(604f) Characterization of As-Prepared Polymeric Films By Simultaneously Measuring the Glass Transition, Crystallinity, and Order-Disorder Transition through the Restitution

The glass transition temperature (T_g) is a representative temperature at which polymer chains can perform the segmental motion and the degree of crystallinity (X_c) is the crystal fraction of a polymer. The order-disorder transition temperature (T_ODT) is another characteristic temperature where microphase separation happens in block copolymers (BCPs).
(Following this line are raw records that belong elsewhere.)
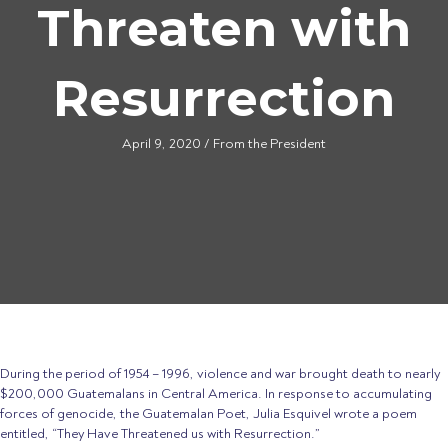
Threaten with
Resurrection
April 9, 2020
/
From the President
During the period of 1954 – 1996, violence and war brought death to nearly
$200,000 Guatemalans in Central America. In response to accumulating
forces of genocide, the Guatemalan Poet, Julia Esquivel wrote a poem
entitled, “They Have Threatened us with Resurrection.”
Since lots of polymer properties change dramatically according to T_g, X_c, and T_ODT, it is important to measure them precisely, especially when determining processability and thermal stability of polymeric materials.

However, conventional techniques like differential scanning calorimetry (DSC), dynamic mechanical analysis (DMA), and X-ray diffraction (XRD) have some inconveniences in measuring those properties at the same cycle of measurement. For example, with DSC, it is difficult to detect T_g of intrinsically rigid semi-crystalline polymers due to their restricted segmental motion and the enthalpy of fusion value of 100% crystalline polymer is required to calculate X_c. DMA necessitates a relatively larger amount of sample for the measurement, and XRD is not always easily available.

As a result, based on the Hertz contact theory and rheology, we developed a new intuitive technique to simultaneously measure T_g, X_c, and T_ODT with a relatively small amount of sample (<1 mg). It is well-known that material properties can be observed by measuring the response to external stress and the restitution height and rheology are highly related. Therefore, we investigated the relative elastic response of polymers with respect to their glassy state by measuring the rebound of a ball on intact polymeric films while varying the temperature. With various amorphous and semi-crystalline polymers, including BCPs and intrinsically rigid conjugated polymers, we showed that T_g can be determined by the onset of the dramatic decrease in restitution, X_c is the normalized minimum restitution for X_c up to 50%, and T_ODT is related to another restitution decreasing point at higher temperatures. All the measured T_gs, X_cs, and T_ODTs by the ball collision method matched well with the theoretically expected and/or well-known values measured by the conventional techniques. We further quantitatively analyzed the effect of film thickness and an approach to measure T_g, X_c, and T_ODT of sub-micrometer-thick films will also be discussed.